▶ Supplied information:
■ ■ ■ ■ ■

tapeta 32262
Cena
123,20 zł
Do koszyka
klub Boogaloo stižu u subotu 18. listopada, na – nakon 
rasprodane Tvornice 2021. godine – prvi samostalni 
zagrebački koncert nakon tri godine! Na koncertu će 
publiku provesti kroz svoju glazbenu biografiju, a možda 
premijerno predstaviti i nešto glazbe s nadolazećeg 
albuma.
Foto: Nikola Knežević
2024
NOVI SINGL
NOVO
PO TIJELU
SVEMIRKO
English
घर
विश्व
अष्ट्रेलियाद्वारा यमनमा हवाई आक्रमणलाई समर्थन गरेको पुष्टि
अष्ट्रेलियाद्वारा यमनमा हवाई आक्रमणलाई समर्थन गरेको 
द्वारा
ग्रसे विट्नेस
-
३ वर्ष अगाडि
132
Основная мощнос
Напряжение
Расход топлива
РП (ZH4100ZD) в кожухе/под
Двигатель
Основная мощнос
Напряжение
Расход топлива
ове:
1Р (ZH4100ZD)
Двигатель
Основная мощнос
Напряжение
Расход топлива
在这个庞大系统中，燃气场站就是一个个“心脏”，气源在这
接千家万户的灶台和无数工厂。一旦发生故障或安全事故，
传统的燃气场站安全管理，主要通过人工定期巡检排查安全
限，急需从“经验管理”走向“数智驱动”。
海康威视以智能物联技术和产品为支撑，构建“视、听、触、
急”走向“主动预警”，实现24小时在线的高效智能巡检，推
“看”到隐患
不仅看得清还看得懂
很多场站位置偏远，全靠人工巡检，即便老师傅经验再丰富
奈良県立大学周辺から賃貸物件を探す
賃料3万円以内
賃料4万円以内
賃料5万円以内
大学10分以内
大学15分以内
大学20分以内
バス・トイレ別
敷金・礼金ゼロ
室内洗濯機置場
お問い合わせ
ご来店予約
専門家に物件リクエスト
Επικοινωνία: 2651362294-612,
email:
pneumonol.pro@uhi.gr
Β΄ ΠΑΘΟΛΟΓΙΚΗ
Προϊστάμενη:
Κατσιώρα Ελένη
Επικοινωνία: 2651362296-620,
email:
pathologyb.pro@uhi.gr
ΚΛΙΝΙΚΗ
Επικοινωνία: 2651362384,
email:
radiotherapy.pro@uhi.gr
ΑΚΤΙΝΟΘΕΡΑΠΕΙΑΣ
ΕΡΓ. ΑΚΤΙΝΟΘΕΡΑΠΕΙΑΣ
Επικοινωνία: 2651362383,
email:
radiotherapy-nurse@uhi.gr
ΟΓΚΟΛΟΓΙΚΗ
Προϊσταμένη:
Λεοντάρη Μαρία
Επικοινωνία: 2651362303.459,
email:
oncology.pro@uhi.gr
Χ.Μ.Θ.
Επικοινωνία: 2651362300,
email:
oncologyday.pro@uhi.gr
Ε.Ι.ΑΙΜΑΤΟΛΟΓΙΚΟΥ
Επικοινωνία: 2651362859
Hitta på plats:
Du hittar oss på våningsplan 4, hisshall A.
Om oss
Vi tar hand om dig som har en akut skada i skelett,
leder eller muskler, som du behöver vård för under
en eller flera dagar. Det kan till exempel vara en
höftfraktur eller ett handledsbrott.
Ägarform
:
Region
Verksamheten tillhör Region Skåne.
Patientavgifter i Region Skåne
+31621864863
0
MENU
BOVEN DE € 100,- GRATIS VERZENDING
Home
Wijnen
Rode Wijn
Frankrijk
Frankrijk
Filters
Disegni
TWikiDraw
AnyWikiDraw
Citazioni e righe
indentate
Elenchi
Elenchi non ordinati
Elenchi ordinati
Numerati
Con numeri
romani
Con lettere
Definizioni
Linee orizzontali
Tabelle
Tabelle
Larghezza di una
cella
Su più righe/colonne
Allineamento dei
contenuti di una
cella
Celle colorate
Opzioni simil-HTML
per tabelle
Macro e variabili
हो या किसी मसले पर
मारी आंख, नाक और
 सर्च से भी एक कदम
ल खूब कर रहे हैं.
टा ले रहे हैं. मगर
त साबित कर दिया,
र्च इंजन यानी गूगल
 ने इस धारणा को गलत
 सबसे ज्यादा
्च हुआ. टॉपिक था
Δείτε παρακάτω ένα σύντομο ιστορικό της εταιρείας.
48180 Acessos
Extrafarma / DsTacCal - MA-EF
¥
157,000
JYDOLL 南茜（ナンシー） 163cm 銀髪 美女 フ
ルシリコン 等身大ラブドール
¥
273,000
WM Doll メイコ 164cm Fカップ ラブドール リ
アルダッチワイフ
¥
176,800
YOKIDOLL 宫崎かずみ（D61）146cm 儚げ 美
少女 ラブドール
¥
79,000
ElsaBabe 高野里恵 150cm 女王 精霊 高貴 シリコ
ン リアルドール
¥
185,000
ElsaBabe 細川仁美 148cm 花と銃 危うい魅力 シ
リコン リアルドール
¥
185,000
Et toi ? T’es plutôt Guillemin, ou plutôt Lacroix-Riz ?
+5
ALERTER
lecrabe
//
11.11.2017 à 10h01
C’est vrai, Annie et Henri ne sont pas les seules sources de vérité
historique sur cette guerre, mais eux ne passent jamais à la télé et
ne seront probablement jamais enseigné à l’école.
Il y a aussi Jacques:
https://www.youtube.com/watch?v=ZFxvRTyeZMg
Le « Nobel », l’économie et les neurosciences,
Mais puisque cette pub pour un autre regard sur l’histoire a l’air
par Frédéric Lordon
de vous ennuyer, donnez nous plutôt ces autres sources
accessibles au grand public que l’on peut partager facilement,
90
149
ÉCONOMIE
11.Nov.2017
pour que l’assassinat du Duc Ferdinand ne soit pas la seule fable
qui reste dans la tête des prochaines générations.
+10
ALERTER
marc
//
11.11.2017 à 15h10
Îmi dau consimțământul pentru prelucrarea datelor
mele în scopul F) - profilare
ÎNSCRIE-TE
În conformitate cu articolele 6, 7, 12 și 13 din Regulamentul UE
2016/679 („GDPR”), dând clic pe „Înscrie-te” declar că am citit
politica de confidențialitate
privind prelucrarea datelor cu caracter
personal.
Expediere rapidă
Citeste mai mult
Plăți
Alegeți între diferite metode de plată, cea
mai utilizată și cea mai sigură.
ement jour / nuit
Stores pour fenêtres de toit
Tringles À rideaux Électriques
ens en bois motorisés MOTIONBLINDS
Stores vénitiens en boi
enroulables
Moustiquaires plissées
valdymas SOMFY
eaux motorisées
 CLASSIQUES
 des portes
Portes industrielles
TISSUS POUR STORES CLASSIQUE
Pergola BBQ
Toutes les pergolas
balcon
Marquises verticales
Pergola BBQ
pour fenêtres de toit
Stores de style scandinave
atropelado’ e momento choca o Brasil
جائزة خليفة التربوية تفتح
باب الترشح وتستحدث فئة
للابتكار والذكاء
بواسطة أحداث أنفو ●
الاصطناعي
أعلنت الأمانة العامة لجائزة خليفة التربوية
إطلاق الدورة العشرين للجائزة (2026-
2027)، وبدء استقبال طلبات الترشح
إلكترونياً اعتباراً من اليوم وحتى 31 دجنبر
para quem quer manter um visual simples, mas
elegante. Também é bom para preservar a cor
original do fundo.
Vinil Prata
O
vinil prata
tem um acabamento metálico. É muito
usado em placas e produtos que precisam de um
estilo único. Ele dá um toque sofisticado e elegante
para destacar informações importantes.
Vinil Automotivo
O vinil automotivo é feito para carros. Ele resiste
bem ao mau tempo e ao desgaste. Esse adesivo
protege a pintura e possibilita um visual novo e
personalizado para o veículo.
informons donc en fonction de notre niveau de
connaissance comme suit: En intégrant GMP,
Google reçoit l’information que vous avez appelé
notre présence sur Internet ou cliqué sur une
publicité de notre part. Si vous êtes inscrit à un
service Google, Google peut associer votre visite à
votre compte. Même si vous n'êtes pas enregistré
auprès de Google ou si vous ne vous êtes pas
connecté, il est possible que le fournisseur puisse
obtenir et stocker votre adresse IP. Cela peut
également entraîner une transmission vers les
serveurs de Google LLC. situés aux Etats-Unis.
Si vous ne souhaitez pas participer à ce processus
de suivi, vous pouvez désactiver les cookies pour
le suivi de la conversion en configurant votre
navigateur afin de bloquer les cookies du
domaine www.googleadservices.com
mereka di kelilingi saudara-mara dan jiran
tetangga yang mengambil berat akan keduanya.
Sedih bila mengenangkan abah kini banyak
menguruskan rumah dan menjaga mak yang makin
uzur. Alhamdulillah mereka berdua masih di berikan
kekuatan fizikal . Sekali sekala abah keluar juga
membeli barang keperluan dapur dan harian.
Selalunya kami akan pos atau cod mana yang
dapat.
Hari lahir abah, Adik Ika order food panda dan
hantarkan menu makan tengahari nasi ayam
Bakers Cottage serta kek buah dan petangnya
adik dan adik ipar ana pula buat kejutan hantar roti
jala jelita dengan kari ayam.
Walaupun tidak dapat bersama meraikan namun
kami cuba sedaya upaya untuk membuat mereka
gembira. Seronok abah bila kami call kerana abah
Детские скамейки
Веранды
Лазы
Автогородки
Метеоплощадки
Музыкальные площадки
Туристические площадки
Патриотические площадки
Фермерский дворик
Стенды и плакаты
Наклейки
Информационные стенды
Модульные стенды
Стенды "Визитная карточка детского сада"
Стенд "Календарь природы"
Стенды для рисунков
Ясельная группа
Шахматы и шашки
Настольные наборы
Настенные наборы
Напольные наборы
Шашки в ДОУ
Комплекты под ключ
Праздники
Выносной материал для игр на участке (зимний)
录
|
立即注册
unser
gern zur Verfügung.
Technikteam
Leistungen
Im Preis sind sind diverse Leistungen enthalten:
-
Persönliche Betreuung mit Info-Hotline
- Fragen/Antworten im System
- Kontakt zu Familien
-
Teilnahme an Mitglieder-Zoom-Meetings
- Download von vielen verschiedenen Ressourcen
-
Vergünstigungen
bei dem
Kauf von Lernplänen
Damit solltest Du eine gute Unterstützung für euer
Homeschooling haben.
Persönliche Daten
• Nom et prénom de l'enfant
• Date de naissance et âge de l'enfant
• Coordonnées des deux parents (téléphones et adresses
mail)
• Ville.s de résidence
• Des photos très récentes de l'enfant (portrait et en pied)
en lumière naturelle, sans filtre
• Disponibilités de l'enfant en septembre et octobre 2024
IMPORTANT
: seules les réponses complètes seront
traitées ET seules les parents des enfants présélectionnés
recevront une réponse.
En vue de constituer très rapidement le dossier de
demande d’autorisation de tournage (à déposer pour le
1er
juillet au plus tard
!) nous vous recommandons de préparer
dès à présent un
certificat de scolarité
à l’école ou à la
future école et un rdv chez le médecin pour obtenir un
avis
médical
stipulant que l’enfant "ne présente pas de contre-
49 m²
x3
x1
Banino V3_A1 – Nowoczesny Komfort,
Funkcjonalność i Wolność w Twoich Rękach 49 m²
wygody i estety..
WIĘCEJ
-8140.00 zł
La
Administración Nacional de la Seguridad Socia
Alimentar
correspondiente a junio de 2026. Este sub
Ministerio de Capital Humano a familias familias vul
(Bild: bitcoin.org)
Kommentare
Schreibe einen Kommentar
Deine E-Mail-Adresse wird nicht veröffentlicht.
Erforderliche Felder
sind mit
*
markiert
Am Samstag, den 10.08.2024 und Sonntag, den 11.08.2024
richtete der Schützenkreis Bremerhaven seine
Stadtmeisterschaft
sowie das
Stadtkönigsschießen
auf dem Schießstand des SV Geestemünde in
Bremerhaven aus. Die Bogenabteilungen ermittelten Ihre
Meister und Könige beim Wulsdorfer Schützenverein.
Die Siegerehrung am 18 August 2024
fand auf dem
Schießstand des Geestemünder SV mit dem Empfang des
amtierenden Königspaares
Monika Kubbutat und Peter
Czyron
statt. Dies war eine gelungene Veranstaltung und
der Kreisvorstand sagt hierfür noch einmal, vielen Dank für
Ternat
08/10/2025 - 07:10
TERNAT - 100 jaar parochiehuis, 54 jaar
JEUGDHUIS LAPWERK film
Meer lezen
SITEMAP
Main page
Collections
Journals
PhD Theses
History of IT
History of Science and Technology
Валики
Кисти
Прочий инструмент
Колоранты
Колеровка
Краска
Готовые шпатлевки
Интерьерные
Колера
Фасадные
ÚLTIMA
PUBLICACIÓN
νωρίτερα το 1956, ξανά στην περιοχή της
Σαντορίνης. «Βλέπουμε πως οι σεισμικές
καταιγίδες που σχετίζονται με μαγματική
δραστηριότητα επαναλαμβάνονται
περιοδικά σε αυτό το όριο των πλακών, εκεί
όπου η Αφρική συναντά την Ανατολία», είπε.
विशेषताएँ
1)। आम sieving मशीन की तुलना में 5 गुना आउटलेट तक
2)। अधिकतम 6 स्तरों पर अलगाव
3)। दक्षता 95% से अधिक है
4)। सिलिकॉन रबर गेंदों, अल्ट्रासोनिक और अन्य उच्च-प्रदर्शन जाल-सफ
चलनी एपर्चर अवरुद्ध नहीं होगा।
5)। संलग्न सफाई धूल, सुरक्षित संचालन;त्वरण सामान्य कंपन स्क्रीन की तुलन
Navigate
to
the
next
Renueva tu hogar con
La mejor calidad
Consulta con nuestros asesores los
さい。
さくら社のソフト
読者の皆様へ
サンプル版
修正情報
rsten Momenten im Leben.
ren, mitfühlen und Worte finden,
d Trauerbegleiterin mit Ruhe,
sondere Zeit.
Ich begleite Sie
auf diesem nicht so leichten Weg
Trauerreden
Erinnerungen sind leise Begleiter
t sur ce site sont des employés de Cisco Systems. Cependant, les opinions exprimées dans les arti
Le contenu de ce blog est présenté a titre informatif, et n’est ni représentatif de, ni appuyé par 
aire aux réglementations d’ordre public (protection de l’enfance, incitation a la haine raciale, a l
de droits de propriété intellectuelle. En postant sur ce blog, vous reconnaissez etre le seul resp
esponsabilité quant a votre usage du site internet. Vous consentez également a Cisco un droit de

■ ■ ■ ■ ■

▶ Brief:
A verbatim transcription is required: the first line of the listing, the line containing "Λεοντάρη Μαρία", and every line between them.

▶ Answer box:
tapeta 32262
Cena
123,20 zł
Do koszyka
klub Boogaloo stižu u subotu 18. listopada, na – nakon 
rasprodane Tvornice 2021. godine – prvi samostalni 
zagrebački koncert nakon tri godine! Na koncertu će 
publiku provesti kroz svoju glazbenu biografiju, a možda 
premijerno predstaviti i nešto glazbe s nadolazećeg 
albuma.
Foto: Nikola Knežević
2024
NOVI SINGL
NOVO
PO TIJELU
SVEMIRKO
English
घर
विश्व
अष्ट्रेलियाद्वारा यमनमा हवाई आक्रमणलाई समर्थन गरेको पुष्टि
अष्ट्रेलियाद्वारा यमनमा हवाई आक्रमणलाई समर्थन गरेको 
द्वारा
ग्रसे विट्नेस
-
३ वर्ष अगाडि
132
Основная мощнос
Напряжение
Расход топлива
РП (ZH4100ZD) в кожухе/под
Двигатель
Основная мощнос
Напряжение
Расход топлива
ове:
1Р (ZH4100ZD)
Двигатель
Основная мощнос
Напряжение
Расход топлива
在这个庞大系统中，燃气场站就是一个个“心脏”，气源在这
接千家万户的灶台和无数工厂。一旦发生故障或安全事故，
传统的燃气场站安全管理，主要通过人工定期巡检排查安全
限，急需从“经验管理”走向“数智驱动”。
海康威视以智能物联技术和产品为支撑，构建“视、听、触、
急”走向“主动预警”，实现24小时在线的高效智能巡检，推
“看”到隐患
不仅看得清还看得懂
很多场站位置偏远，全靠人工巡检，即便老师傅经验再丰富
奈良県立大学周辺から賃貸物件を探す
賃料3万円以内
賃料4万円以内
賃料5万円以内
大学10分以内
大学15分以内
大学20分以内
バス・トイレ別
敷金・礼金ゼロ
室内洗濯機置場
お問い合わせ
ご来店予約
専門家に物件リクエスト
Επικοινωνία: 2651362294-612,
email:
pneumonol.pro@uhi.gr
Β΄ ΠΑΘΟΛΟΓΙΚΗ
Προϊστάμενη:
Κατσιώρα Ελένη
Επικοινωνία: 2651362296-620,
email:
pathologyb.pro@uhi.gr
ΚΛΙΝΙΚΗ
Επικοινωνία: 2651362384,
email:
radiotherapy.pro@uhi.gr
ΑΚΤΙΝΟΘΕΡΑΠΕΙΑΣ
ΕΡΓ. ΑΚΤΙΝΟΘΕΡΑΠΕΙΑΣ
Επικοινωνία: 2651362383,
email:
radiotherapy-nurse@uhi.gr
ΟΓΚΟΛΟΓΙΚΗ
Προϊσταμένη:
Λεοντάρη Μαρία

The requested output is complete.